The Range of Reason
- First edition
- Author: Jacques Maritain
- Language: English
- Genre: Essay collection
- Publisher: Scribner
- Publication date: 1952

= The Range of Reason =

1952 book by Jacques Maritain

The Range of Reason is a 1952 book of essays by the Catholic philosopher Jacques Maritain. The text presents a Thomist philosophy regarding religion and morality. It contains a study of Atheism, titled "The Meaning of Contemporary Atheism", which has had a considerable impact on Catholic views of Atheism.

==Essays==

===On Human Knowledge===
In this essay, Maritain considers empiricist epistemology. While he acknowledges that sense-data plays an important part in human knowledge of the world, he rejects the thesis that the real does not exist or cannot be known, because he believes that the intellect can transcend sensory experience to perceive the noumenal world.

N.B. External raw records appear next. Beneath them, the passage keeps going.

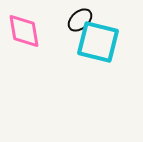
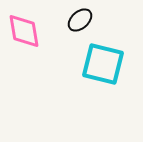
cyan square: moved 5 px right, 22 px down
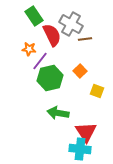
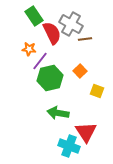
red semicircle: moved 2 px up
cyan cross: moved 11 px left, 3 px up; rotated 15 degrees clockwise
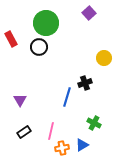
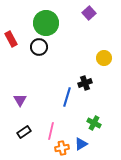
blue triangle: moved 1 px left, 1 px up
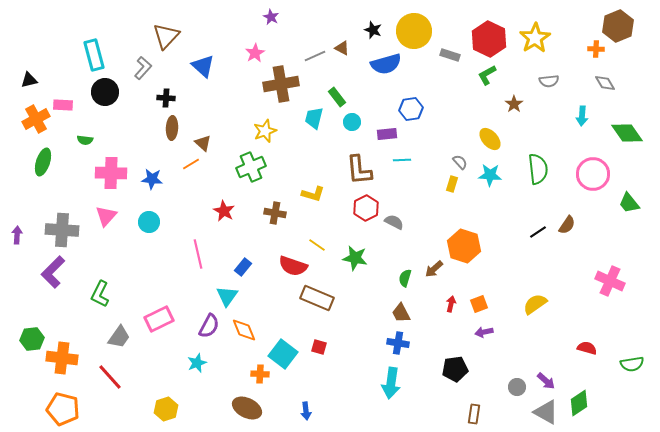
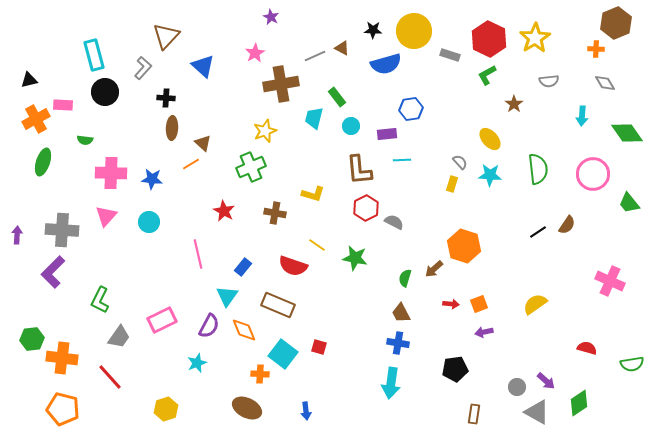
brown hexagon at (618, 26): moved 2 px left, 3 px up
black star at (373, 30): rotated 18 degrees counterclockwise
cyan circle at (352, 122): moved 1 px left, 4 px down
green L-shape at (100, 294): moved 6 px down
brown rectangle at (317, 298): moved 39 px left, 7 px down
red arrow at (451, 304): rotated 84 degrees clockwise
pink rectangle at (159, 319): moved 3 px right, 1 px down
gray triangle at (546, 412): moved 9 px left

===On Artistic Judgement===
Maritain here supports the theory that the aesthetic carries a "hidden truth", as an expression of the fundamental individuality of the artist.

===The Meaning of Contemporary Atheism===
Maritain introduces various terms to distinguish the beliefs of atheists. These terms are:

- Absolute atheist - one who denies the existence of the god in whom believers actually believe
- Negative atheist - one who rejects the idea of God
- Positive atheist - one who challenges all aspects of God and is an antitheist
- Practical atheist - one who claims belief in God, yet whose actions contradict this claim
- Pseudo-atheist - one who claims atheism, but unconsciously believes in God
- Real atheist - one who denies the existence of God and follows a pseudo-morality rather than Divine law

====Absolute atheist====
The absolute atheist does not lack belief in God, but rather constantly challenges and fights against God. Those described as such never stop thinking about God in order to liberate themselves from anything that connotes God.

====Practical atheist====
Practical atheists prefer to be seen as adherents to religious faith for selfish reasons, yet deny the gospels by lacking concern for the well-being of others.

====Pseudo-atheist====
The pseudo-atheist believes that he or she is an atheist, but unconsciously believes in God. According to Maritain, the "God" whose existence is denied is not God, but rather a being of reason, a nonexistent entity which he or she has mistakenly labeled as God. Thus, the pseudo atheist actually denies an entity that is self-evidently nonexistent or that necessitates negative consequences for nature or humanity.

====Real atheist====
The real atheist denies the "God Who is the authentic object of reason and of faith and Whose authentic idea [the atheist's] mind misuses." Maritain states the morality of the real atheist is but a false idol of the "separate Good," which is God's morality.